Why I rarely use apply
In this short post, I talk about why I’m moving away from using function apply
.
With matrices
It’s okay to use apply
with a dense matrix, although you can often use an equivalent that is faster.
N <- M <- 8000
X <- matrix(rnorm(N * M), N)
system.time(res1 <- apply(X, 2, mean))
## user system elapsed
## 0.73 0.05 0.78
system.time(res2 <- colMeans(X))
## user system elapsed
## 0.05 0.00 0.05
stopifnot(isTRUE(all.equal(res2, res1)))
“Yeah, there are colSums
and colMeans
, but what about computing standard deviations?”
There are lots of apply
-like functions in package {matrixStats}.
system.time(res3 <- apply(X, 2, sd))
## user system elapsed
## 0.96 0.01 0.97
system.time(res4 <- matrixStats::colSds(X))
## user system elapsed
## 0.2 0.0 0.2
stopifnot(isTRUE(all.equal(res4, res3)))
With data frames
head(iris)
## Sepal.Length Sepal.Width Petal.Length Petal.Width Species
## 1 5.1 3.5 1.4 0.2 setosa
## 2 4.9 3.0 1.4 0.2 setosa
## 3 4.7 3.2 1.3 0.2 setosa
## 4 4.6 3.1 1.5 0.2 setosa
## 5 5.0 3.6 1.4 0.2 setosa
## 6 5.4 3.9 1.7 0.4 setosa
apply(head(iris), 2, identity)
## Sepal.Length Sepal.Width Petal.Length Petal.Width Species
## 1 "5.1" "3.5" "1.4" "0.2" "setosa"
## 2 "4.9" "3.0" "1.4" "0.2" "setosa"
## 3 "4.7" "3.2" "1.3" "0.2" "setosa"
## 4 "4.6" "3.1" "1.5" "0.2" "setosa"
## 5 "5.0" "3.6" "1.4" "0.2" "setosa"
## 6 "5.4" "3.9" "1.7" "0.4" "setosa"
A DATA FRAME IS NOT A MATRIX (it’s a list).
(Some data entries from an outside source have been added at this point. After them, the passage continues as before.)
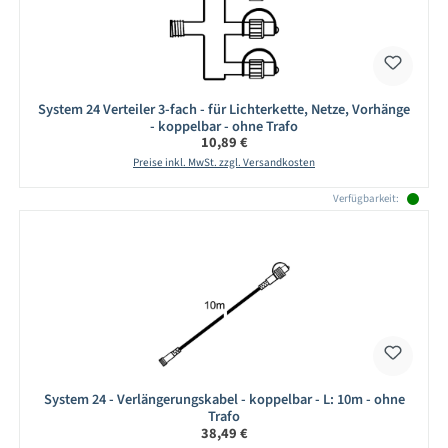
System 24 Verteiler 3-fach - für Lichterkette, Netze, Vorhänge
- koppelbar - ohne Trafo
Regulärer Preis:
10,89 €
Preise inkl. MwSt. zzgl. Versandkosten
Verfügbarkeit:
System 24 - Verlängerungskabel - koppelbar - L: 10m - ohne
Trafo
Regulärer Preis:
38,49 €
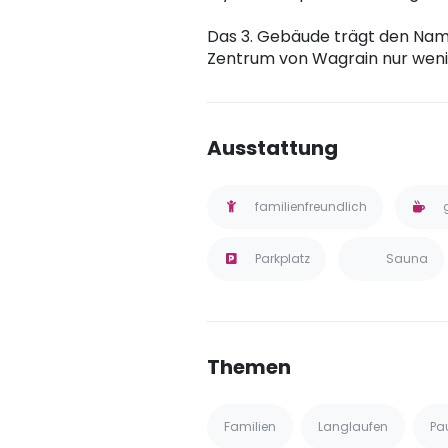
Das 3. Gebäude trägt den Nam
Zentrum von Wagrain nur weni
Ausstattung
familienfreundlich
Parkplatz
Sauna
Themen
Familien
Langlaufen
Pa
The first thing that apply
does is converting the object to a matrix, which consumes memory and in the previous example transforms all data as strings (because a matrix can have only one type).
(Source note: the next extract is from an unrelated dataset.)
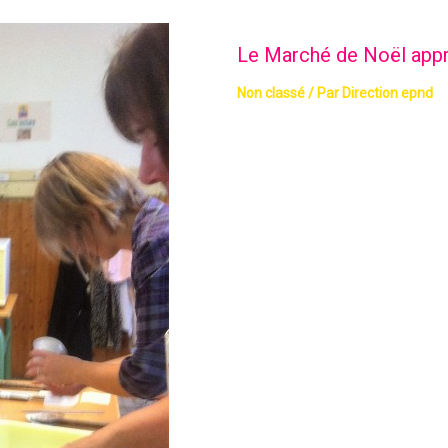
Le Marché de Noël app
Non classé
/ Par
Direction epnd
What can you use as a replacement of apply
with a data frame?
If you want to operate on all columns, since a data frame is just a list, you can use
sapply
instead (ormap*
if you are a purrrist).sapply(iris, typeof)
## Sepal.Length Sepal.Width Petal.Length Petal.Width Species ## "double" "double" "double" "double" "integer"
If you want to operate on all rows, I recommend you to watch this webinar.
With sparse matrices
The memory problem is even more important when using apply
with sparse matrices, which makes using apply
very slow for such data.
library(Matrix)
X.sp <- rsparsematrix(N, M, density = 0.01)
## X.sp is converted to a dense matrix when using `apply`
system.time(res5 <- apply(X.sp, 2, mean))
## user system elapsed
## 0.78 0.46 1.25
system.time(res6 <- Matrix::colMeans(X.sp))
## user system elapsed
## 0.01 0.00 0.02
stopifnot(isTRUE(all.equal(res6, res5)))
You could implement your own apply
-like function for sparse matrices by seeing a sparse matrix as a data frame with 3 columns (i
and j
storing positions of non-null elements, and x
storing values of these elements). Then, you could use a group_by
-summarize
approach.
For instance, for the previous example, you can do this in base R:
apply2_sp <- function(X, FUN) {
res <- numeric(ncol(X))
X2 <- as(X, "dgTMatrix")
tmp <- tapply(X2@x, X2@j, FUN)
res[as.integer(names(tmp)) + 1] <- tmp
res
}
system.time(res7 <- apply2_sp(X.sp, sum) / nrow(X.sp))
## user system elapsed
## 0.03 0.00 0.03
stopifnot(isTRUE(all.equal(res7, res5)))
Conclusion
Using apply
with a dense matrix is fine, but try to avoid it if you have a data frame or a sparse matrix.